We work closely with the Canals and Rivers Trust who have legal responsibility for many of the canals. Their Welfare Officer says: The Chaplains provide excellent support to boaters and are well regarded and spoken highly of in the boating community. The wealth of knowledge within the chaplaincy and the proactive approach they offer helps to reach out to some very vulnerable boaters and this has been a valuable contribution to the wellbeing of Canal and River users.

Stories of changed lives
M had not moved his boat (which was unlicensed) for a long time. He was about to be taken to court to have his boat taken out of the water and seized. The chaplain visited and helped M to agree a cheaper cruising plan. She then helped him claim housing benefit to pay his boat license and put other support in place. The chaplain then wrote to Canal & River Trust and they granted him a 6-month licence giving time for M to get back on his feet.

The local enforcement officer asked the chaplain to visit J. J’s boat was not licensed and she had been turned down for housing benefit. The local authority had turned her down because her boat was not continually in their area (the river went through 4 different authorities). The chaplain took up the case advocating for J. The whole process of negotiation took nine months but in the end the boater was successfully awarded housing benefit.

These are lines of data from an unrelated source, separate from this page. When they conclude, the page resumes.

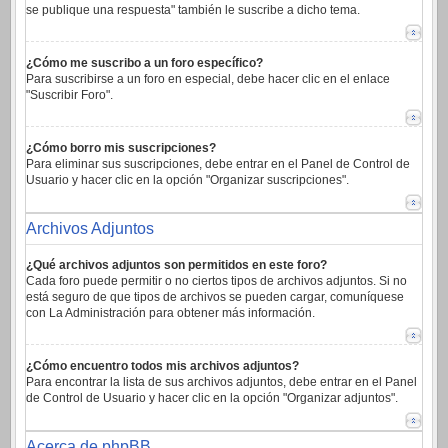
se publique una respuesta" también le suscribe a dicho tema.
¿Cómo me suscribo a un foro específico?
Para suscribirse a un foro en especial, debe hacer clic en el enlace
"Suscribir Foro".
¿Cómo borro mis suscripciones?
Para eliminar sus suscripciones, debe entrar en el Panel de Control de
Usuario y hacer clic en la opción "Organizar suscripciones".
Archivos Adjuntos
¿Qué archivos adjuntos son permitidos en este foro?
Cada foro puede permitir o no ciertos tipos de archivos adjuntos. Si no
está seguro de que tipos de archivos se pueden cargar, comuníquese
con La Administración para obtener más información.
¿Cómo encuentro todos mis archivos adjuntos?
Para encontrar la lista de sus archivos adjuntos, debe entrar en el Panel
de Control de Usuario y hacer clic en la opción "Organizar adjuntos".
Acerca de phpBB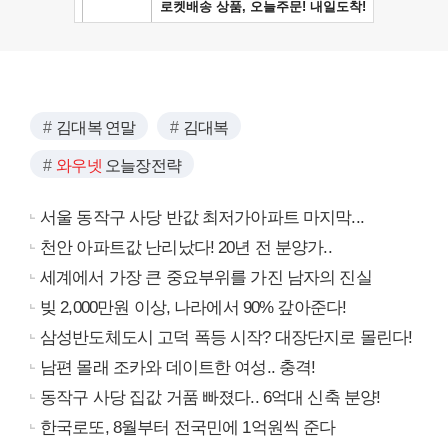
김대복 연말
김대복
와우넷
오늘장전략
서울 동작구 사당 반값 최저가아파트 마지막...
천안 아파트값 난리났다! 20년 전 분양가..
세계에서 가장 큰 중요부위를 가진 남자의 진실
빚 2,000만원 이상, 나라에서 90% 갚아준다!
삼성반도체도시 고덕 폭등 시작? 대장단지로 몰린다!
남편 몰래 조카와 데이트한 여성.. 충격!
동작구 사당 집값 거품 빠졌다.. 6억대 신축 분양!
한국로또, 8월부터 전국민에 1억원씩 준다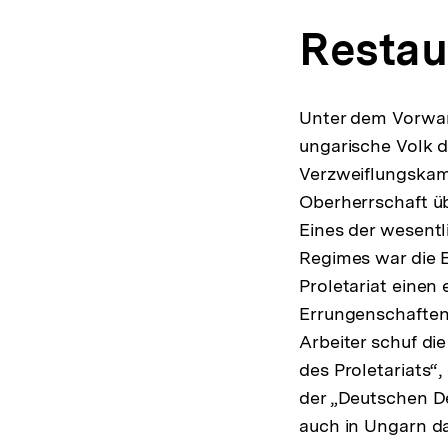
Restau
Unter dem Vorwan
ungarische Volk d
Verzweiflungskamp
Oberherrschaft üb
Eines der wesentl
Regimes war die 
Proletariat einen 
Errungenschaften 
Arbeiter schuf di
des Proletariats“,
der „Deutschen D
auch in Ungarn da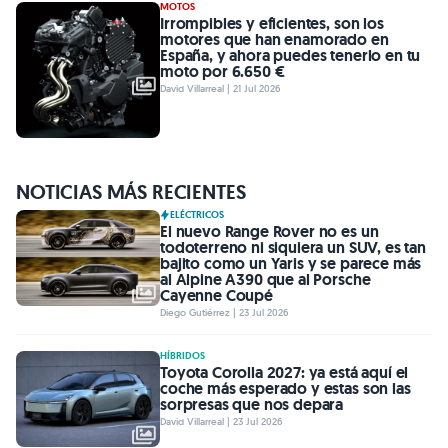
MOTOS
Irrompibles y eficientes, son los
motores que han enamorado en
España, y ahora puedes tenerlo en tu
moto por 6.650 €
David Villarreal | 21 Jul 2026
NOTICIAS MÁS RECIENTES
ELÉCTRICOS
El nuevo Range Rover no es un
todoterreno ni siquiera un SUV, es tan
bajito como un Yaris y se parece más
al Alpine A390 que al Porsche
Cayenne Coupé
Diego Gutiérrez | 23 Jul 2026
HÍBRIDOS
Toyota Corolla 2027: ya está aquí el
coche más esperado y estas son las
sorpresas que nos depara
David Villarreal | 23 Jul 2026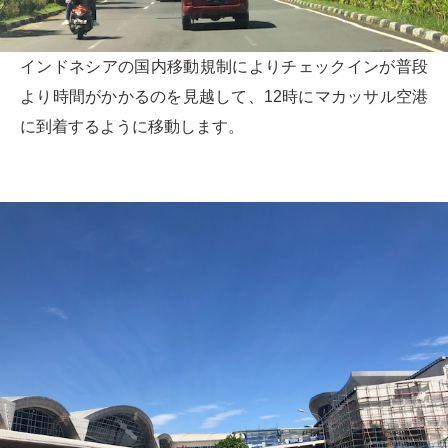
インドネシアの国内移動規制によりチェックインが普段
より時間がかかるのを見越して、12時にマカッサル空港
に到着するように移動します。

We receive requests for help from all over the country. We have secured funding to recruit a second part-time senior chaplain to develop volunteering and increase the areas we cover. We hope to increase the number of Volunteer Chaplains to around 200 over the next three years.

Our Chaplains come from all walks of life. They are a mix of retired teachers, GP’s, clergy, professionals and others who are still working but find volunteering as a Waterways Chaplain, a great way to ‘give back’. To be a volunteer the chaplains commit to ‘walk a mile of towpath’ weekly, meet other chaplains locally on a monthly basis, and attend at least two training days annually.

Training includes: introduction to chaplaincy, working safely, safeguarding, bereavement counselling, benefits training, and lock handling. New chaplains are teamed up with a Mentor, and after about a year of supported practice, become full chaplains.

To recruit, train and induct 35 new volunteer chaplains next year will cost £8,750. This covers the advertising, administration, background checks, training, uniform and equipment. If we raise this money it means that once trained, we can help around 8,000 waterways users in a year. This is the equivalent of two people for the cost of third of a person and the impact is much more than that because of the area covered

Workplace Matters

Moment of Pride

This project has an impact far above its size because of the skill and dedication of its volunteers and their commitment to being change agents in the waterways communities. They bring transformation in the lives of the most vulnerable, empowering them to take back control of their lives.